_Given data_
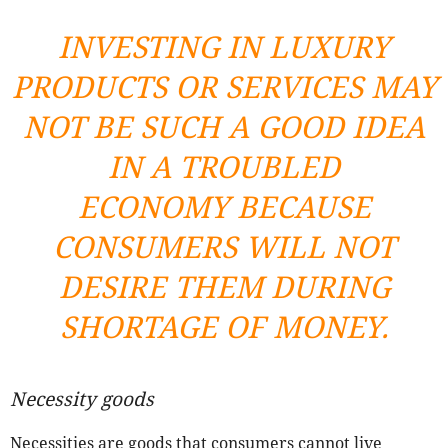
INVESTING IN LUXURY
PRODUCTS OR SERVICES MAY
NOT BE SUCH A GOOD IDEA
IN A TROUBLED
ECONOMY BECAUSE
CONSUMERS WILL NOT
DESIRE THEM DURING
SHORTAGE OF MONEY.
Necessity goods
Necessities are goods that consumers cannot live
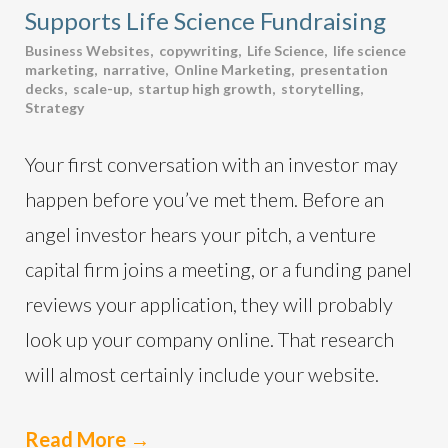
Supports Life Science Fundraising
Business Websites
,
copywriting
,
Life Science
,
life science
marketing
,
narrative
,
Online Marketing
,
presentation
decks
,
scale-up
,
startup high growth
,
storytelling
,
Strategy
Your first conversation with an investor may
happen before you’ve met them. Before an
angel investor hears your pitch, a venture
capital firm joins a meeting, or a funding panel
reviews your application, they will probably
look up your company online. That research
will almost certainly include your website.
Read More
→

_Work item_
Looking at the entries above, copy out every line in which "investor" occurs.

_Response_
Your first conversation with an investor may
angel investor hears your pitch, a venture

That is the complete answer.